Erguido perto do Kremlin, o edifício Kotelnicheskaya é o único dos arranha-céus residenciais a ter sido restaurado.

A prefeitura de Moscou descreveu as obras como sendo reparos “emergenciais”, mas os moradores de outros dos edifícios residenciais reclamaram que o Kotelnicheskaya teria recebido tratamento especial porque altos funcionários governamentais ainda vivem em alguns de seus 700 apartamentos, incluindo um “apparatchik” sênior do Kremlin que teria comprado quase um andar inteiro.

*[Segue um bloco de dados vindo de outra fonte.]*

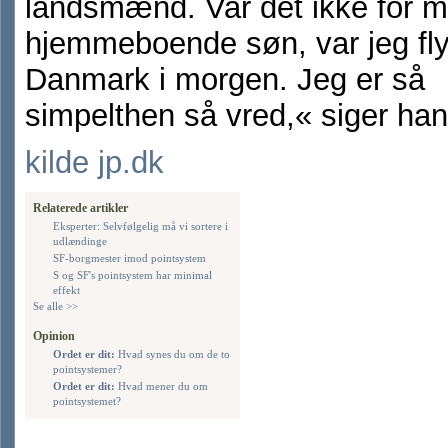
landsmænd. Var det ikke for m
hjemmeboende søn, var jeg flyt
Danmark i morgen. Jeg er så
simpelthen så vred,« siger han
kilde jp.dk
Relaterede artikler
Eksperter: Selvfølgelig må vi sortere i
udlændinge
SF-borgmester imod pointsystem
S og SF's pointsystem har minimal
effekt
Se alle >>
Opinion
Ordet er dit:
Hvad synes du om de to
pointsystemer?
Ordet er dit:
Hvad mener du om
pointsystemet?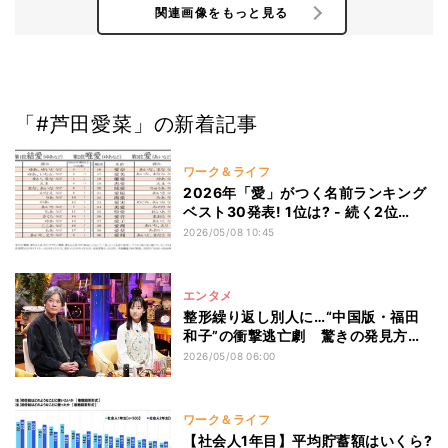
関連画像をもっと見る
「#芦田愛菜」の新着記事
ワーク＆ライフ
2026年「愛」がつく名前ランキング
ベスト30発表! 1位は? - 続く2位
も“同音の名前”に
2026/05/08 10:45
エンタメ
整形繰り返し別人に…“中国版・福田
和子”の衝撃逃亡劇 驚きの発見方法
を芦田愛菜らが考察
2026/05/08 06:00
ワーク＆ライフ
【社会人1年目】平均貯蓄額はいくら?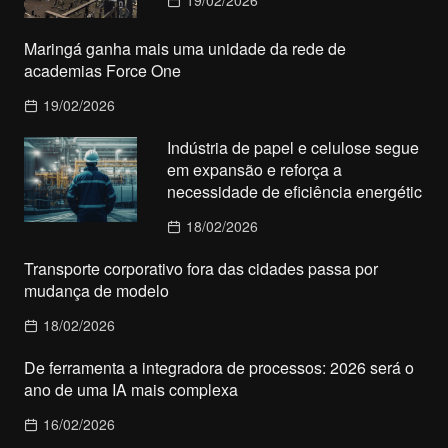
Maringá ganha mais uma unidade da rede de
academias Force One
19/02/2026
Indústria de papel e celulose segue
em expansão e reforça a
necessidade de eficiência energétic
18/02/2026
Transporte corporativo fora das cidades passa por
mudança de modelo
18/02/2026
De ferramenta a integradora de processos: 2026 será o
ano de uma IA mais complexa
16/02/2026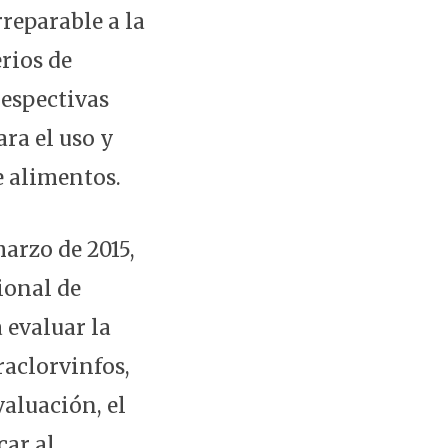
reparable a la
rios de
respectivas
ara el uso y
e alimentos.
arzo de 2015,
ional de
 evaluar la
raclorvinfos,
valuación, el
car al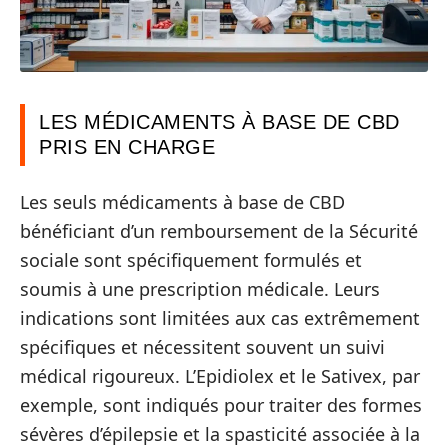
LES MÉDICAMENTS À BASE DE CBD
PRIS EN CHARGE
Les seuls médicaments à base de CBD
bénéficiant d’un remboursement de la Sécurité
sociale sont spécifiquement formulés et
soumis à une prescription médicale. Leurs
indications sont limitées aux cas extrêmement
spécifiques et nécessitent souvent un suivi
médical rigoureux. L’Epidiolex et le Sativex, par
exemple, sont indiqués pour traiter des formes
sévères d’épilepsie et la spasticité associée à la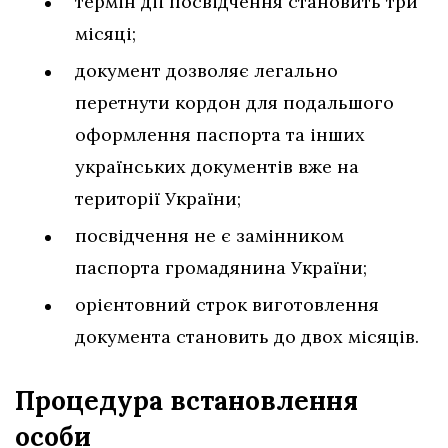
термін дії посвідчення становить три
місяці;
документ дозволяє легально
перетнути кордон для подальшого
оформлення паспорта та інших
українських документів вже на
території України;
посвідчення не є замінником
паспорта громадянина України;
орієнтовний строк виготовлення
документа становить до двох місяців.
Процедура встановлення
особи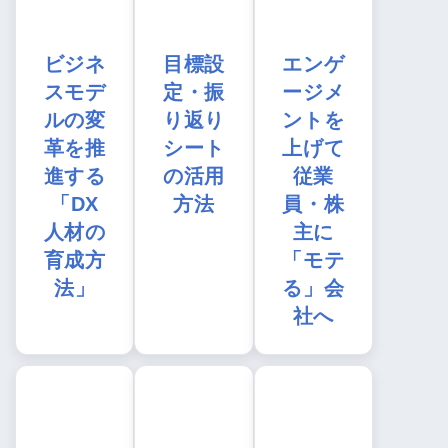
ビジネ
目標設
エンゲ
スモデ
定・振
ージメ
ルの変
り返り
ントを
革を推
シート
上げて
進する
の活用
従業
「DX
方法
員・株
人材の
主に
育成方
「モテ
法」
る」会
社へ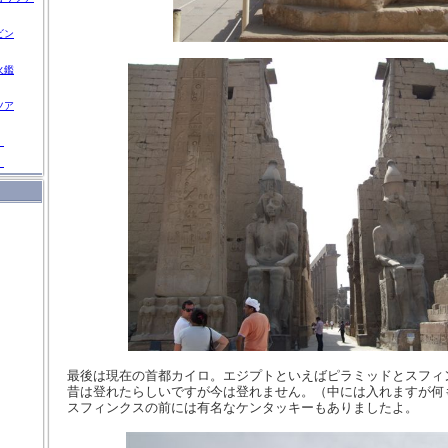
ビン
火鑑
ツア
」
」
最後は現在の首都カイロ。エジプトといえばピラミッドとスフィ
昔は登れたらしいですが今は登れません。（中には入れますが何
スフィンクスの前には有名なケンタッキーもありましたよ。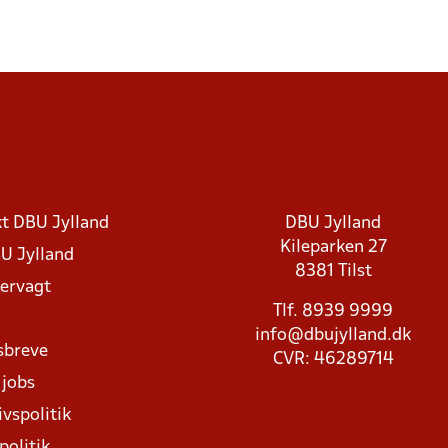
t DBU Jylland
DBU Jylland
Kileparken 27
U Jylland
8381 Tilst
rvagt
Tlf. 8939 9999
info@dbujylland.dk
sbreve
CVR: 46289714
 jobs
ivspolitik
politik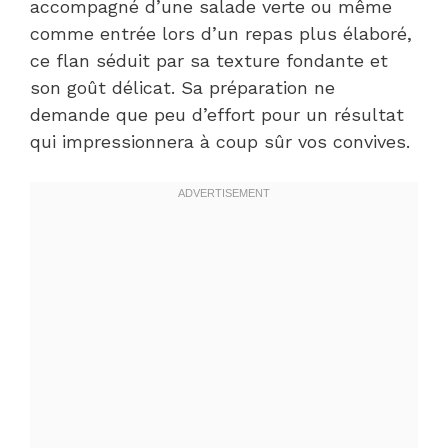
accompagné d’une salade verte ou même
comme entrée lors d’un repas plus élaboré,
ce flan séduit par sa texture fondante et
son goût délicat. Sa préparation ne
demande que peu d’effort pour un résultat
qui impressionnera à coup sûr vos convives.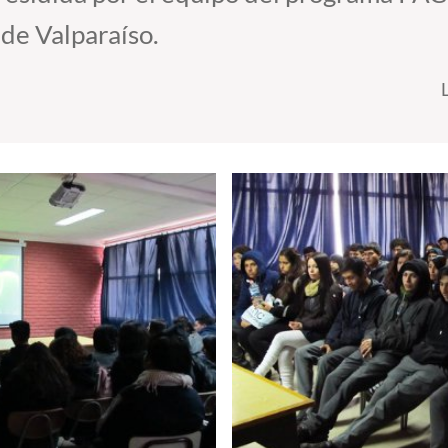
de Valparaíso.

A KGB, que comandou a construção dos edifícios Kotelnicheskaya e da Universidade de Moscou, usou mão-de-obra de prisioneiros. Alguns deles deixaram tábuas dentro de paredes pintadas com os nomes de seus gulags. Um prisioneiro de físico avantajado foi o modelo usado em um friso na fachada.

Cada um dos edifícios residenciais eram uma espécie de paraíso soviético autônomo, com seu próprio cinema, mercearia, agência dos correios e garagem, um luxo inusitado na época. Os prédios também incluíam elementos que na Rússia eram inovadores, como rampas de lixo, que vieram acompanhados de seus próprios problemas.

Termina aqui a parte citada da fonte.